**Data for this exercise**
_____

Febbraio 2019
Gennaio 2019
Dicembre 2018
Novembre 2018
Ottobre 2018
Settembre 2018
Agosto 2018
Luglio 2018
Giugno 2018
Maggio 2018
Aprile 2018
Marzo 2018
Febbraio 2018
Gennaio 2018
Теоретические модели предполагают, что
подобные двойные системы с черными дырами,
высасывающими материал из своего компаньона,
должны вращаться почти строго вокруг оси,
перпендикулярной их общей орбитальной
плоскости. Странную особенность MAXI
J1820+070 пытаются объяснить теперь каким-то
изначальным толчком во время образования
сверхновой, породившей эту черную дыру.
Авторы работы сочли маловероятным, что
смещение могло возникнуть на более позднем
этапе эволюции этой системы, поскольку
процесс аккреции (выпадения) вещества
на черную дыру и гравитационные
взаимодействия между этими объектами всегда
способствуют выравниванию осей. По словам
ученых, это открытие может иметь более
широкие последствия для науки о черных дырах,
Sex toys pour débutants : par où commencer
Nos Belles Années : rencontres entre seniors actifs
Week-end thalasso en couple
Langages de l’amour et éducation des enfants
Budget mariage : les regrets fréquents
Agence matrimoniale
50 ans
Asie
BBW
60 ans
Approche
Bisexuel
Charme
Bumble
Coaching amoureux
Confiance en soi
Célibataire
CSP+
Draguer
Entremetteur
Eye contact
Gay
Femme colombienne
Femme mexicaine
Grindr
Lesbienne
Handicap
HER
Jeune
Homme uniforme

_____

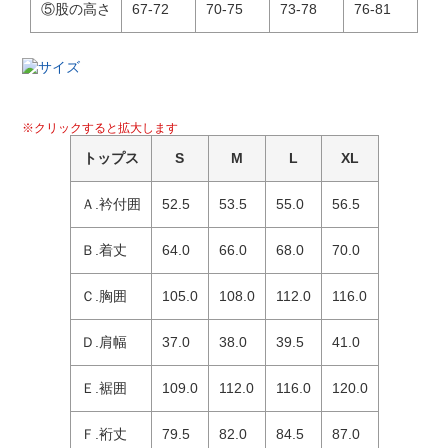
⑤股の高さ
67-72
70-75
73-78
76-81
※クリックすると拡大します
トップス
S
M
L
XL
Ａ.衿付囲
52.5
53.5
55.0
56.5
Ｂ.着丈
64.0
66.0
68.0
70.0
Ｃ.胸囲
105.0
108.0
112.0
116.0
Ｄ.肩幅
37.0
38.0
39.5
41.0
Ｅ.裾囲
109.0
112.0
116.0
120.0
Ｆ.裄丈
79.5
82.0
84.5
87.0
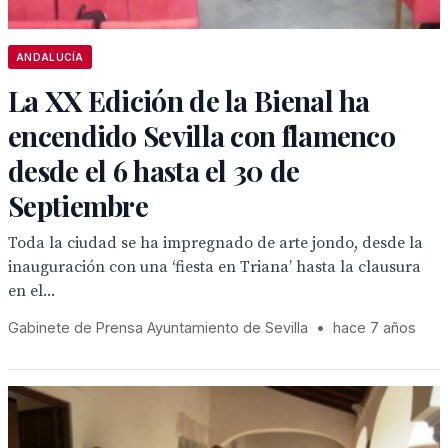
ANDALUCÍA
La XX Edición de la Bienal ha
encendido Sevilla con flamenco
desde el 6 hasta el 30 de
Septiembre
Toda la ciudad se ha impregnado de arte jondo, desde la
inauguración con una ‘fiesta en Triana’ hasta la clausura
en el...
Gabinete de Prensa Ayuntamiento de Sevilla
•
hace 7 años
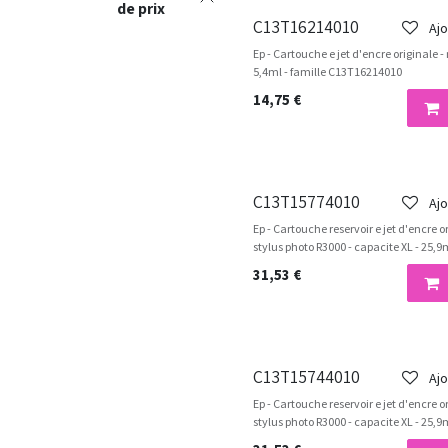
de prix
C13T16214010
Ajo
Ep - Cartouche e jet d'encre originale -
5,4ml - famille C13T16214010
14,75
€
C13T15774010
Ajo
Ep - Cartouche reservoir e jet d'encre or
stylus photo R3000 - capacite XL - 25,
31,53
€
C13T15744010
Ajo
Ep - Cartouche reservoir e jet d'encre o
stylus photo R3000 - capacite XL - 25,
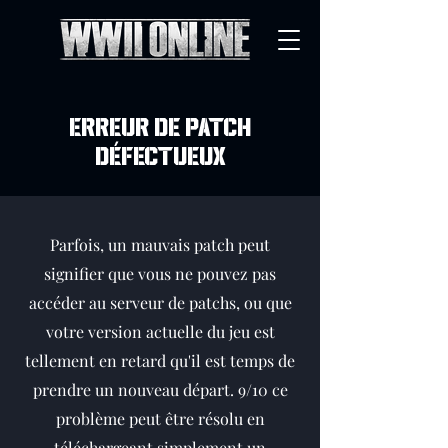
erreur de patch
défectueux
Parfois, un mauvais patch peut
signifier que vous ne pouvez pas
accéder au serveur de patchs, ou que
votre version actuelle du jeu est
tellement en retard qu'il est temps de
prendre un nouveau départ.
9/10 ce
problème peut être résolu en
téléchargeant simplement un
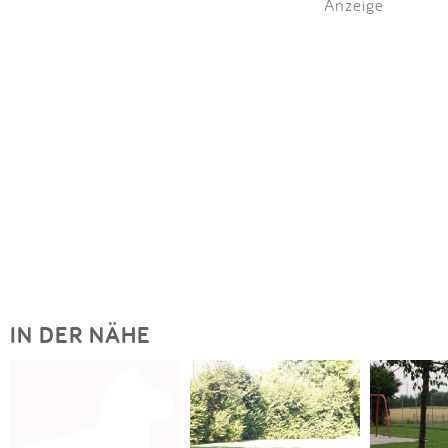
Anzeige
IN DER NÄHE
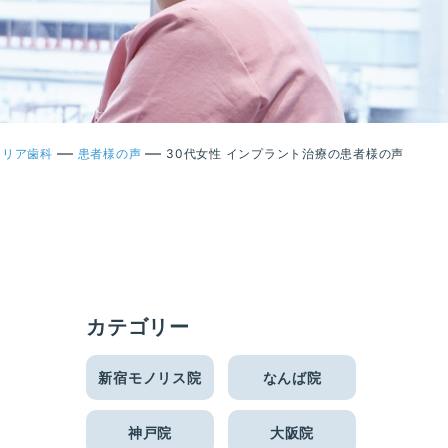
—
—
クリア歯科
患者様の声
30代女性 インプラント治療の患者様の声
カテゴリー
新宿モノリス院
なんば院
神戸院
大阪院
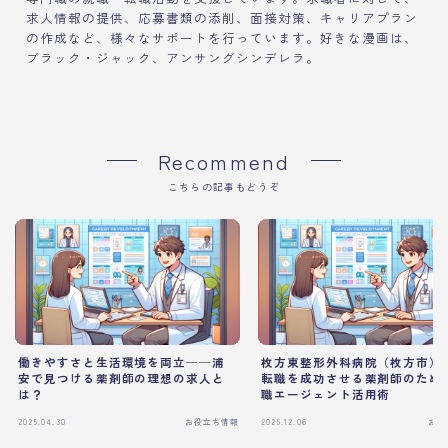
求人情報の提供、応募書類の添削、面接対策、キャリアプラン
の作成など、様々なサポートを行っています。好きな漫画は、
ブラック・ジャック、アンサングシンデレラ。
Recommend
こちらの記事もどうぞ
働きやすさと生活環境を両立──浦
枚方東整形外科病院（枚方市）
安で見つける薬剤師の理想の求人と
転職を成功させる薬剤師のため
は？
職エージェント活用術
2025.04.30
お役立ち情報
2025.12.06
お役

_____

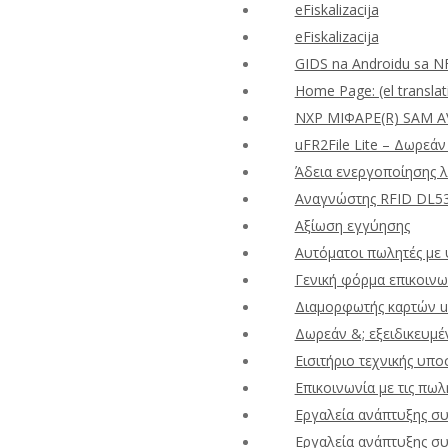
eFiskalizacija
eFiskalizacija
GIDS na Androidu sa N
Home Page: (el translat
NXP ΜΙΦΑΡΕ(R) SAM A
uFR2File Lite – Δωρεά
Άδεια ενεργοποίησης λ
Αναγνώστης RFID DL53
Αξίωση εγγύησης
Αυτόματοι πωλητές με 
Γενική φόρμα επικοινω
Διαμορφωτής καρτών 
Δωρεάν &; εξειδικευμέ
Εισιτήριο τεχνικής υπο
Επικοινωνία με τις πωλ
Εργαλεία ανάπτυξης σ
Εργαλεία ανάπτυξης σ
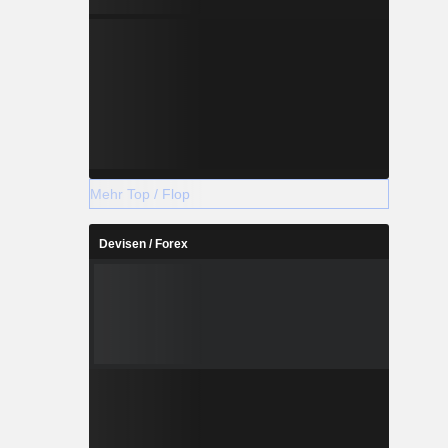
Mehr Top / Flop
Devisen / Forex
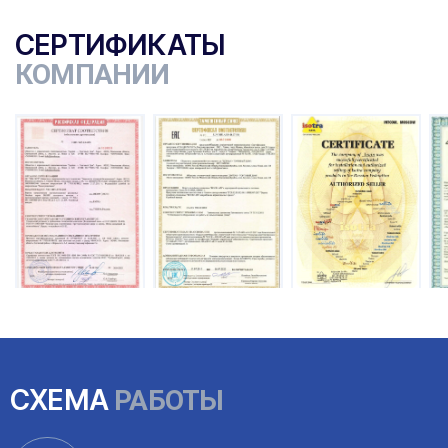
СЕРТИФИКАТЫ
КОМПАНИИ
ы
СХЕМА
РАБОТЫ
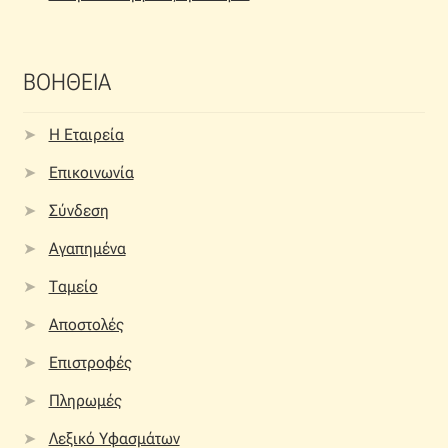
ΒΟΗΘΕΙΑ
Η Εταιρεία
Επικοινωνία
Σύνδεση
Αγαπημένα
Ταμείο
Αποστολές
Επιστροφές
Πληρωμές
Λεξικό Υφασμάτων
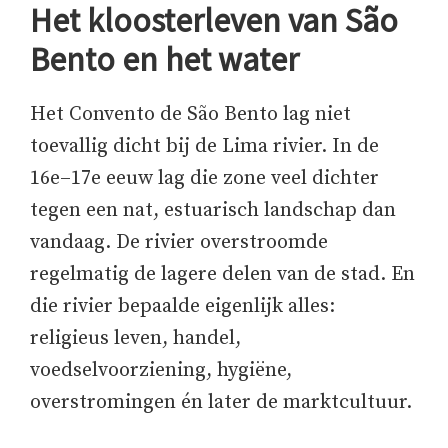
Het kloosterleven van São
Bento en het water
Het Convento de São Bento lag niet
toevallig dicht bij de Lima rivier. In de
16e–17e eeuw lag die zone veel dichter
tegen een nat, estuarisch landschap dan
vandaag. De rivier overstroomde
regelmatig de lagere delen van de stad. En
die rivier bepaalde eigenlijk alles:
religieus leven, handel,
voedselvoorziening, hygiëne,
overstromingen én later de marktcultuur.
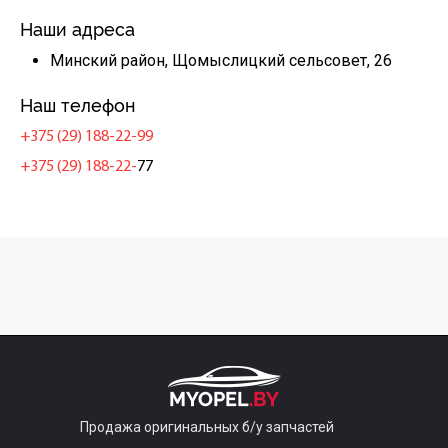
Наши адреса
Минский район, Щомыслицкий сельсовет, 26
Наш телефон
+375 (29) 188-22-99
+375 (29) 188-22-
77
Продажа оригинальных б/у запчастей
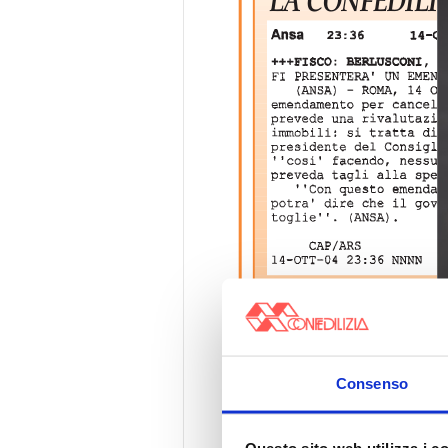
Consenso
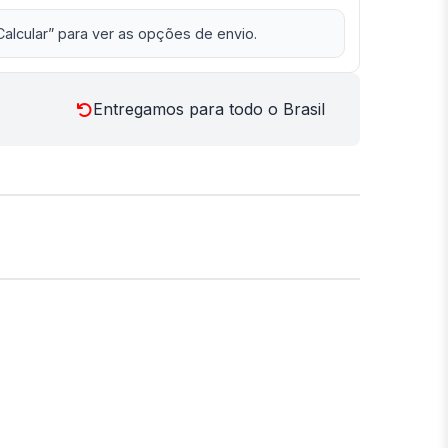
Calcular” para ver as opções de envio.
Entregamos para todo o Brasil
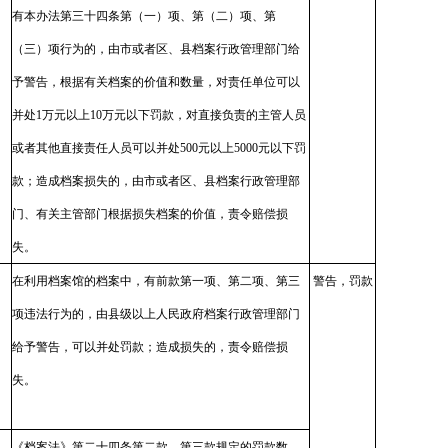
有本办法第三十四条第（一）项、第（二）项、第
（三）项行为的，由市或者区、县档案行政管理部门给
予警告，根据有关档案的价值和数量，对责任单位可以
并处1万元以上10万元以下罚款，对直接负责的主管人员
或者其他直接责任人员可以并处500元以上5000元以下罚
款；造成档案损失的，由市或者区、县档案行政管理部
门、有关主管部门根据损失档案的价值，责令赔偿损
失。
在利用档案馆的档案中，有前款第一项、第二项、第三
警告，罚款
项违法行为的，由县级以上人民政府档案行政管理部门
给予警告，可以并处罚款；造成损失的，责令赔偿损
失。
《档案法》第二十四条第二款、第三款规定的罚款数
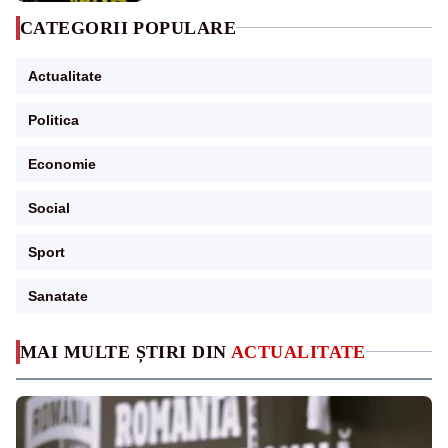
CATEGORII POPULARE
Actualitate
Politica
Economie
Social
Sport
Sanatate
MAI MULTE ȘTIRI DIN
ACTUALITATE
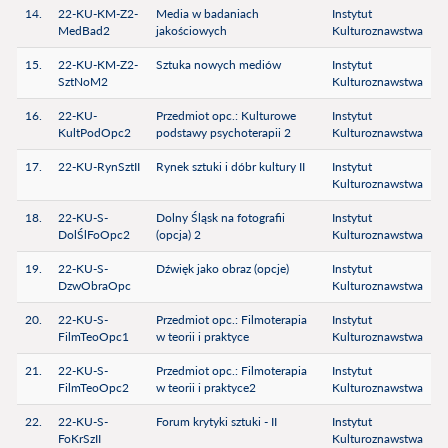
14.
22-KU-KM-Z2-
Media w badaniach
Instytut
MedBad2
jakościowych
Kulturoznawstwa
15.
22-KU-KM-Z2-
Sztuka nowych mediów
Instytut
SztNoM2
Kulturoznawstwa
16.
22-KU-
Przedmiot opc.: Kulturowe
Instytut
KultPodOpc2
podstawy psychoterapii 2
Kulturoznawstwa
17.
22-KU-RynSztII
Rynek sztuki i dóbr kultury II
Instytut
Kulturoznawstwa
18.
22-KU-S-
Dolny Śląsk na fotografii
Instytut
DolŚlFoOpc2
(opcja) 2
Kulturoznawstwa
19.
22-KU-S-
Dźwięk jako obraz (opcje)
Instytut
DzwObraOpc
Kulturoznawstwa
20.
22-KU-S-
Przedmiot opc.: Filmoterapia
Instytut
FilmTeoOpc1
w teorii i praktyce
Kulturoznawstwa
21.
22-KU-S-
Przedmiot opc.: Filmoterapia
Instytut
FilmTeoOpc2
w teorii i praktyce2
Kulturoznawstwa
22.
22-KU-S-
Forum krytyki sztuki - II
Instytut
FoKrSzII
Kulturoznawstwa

_____

**Exercise prompt**
Above are the records. Print exactly, and only, the lines from the line with "Febbraio 2019" to the line with "должны вращаться почти", both inclusive.

**Response to this task**
Febbraio 2019
Gennaio 2019
Dicembre 2018
Novembre 2018
Ottobre 2018
Settembre 2018
Agosto 2018
Luglio 2018
Giugno 2018
Maggio 2018
Aprile 2018
Marzo 2018
Febbraio 2018
Gennaio 2018
Теоретические модели предполагают, что
подобные двойные системы с черными дырами,
высасывающими материал из своего компаньона,
должны вращаться почти строго вокруг оси,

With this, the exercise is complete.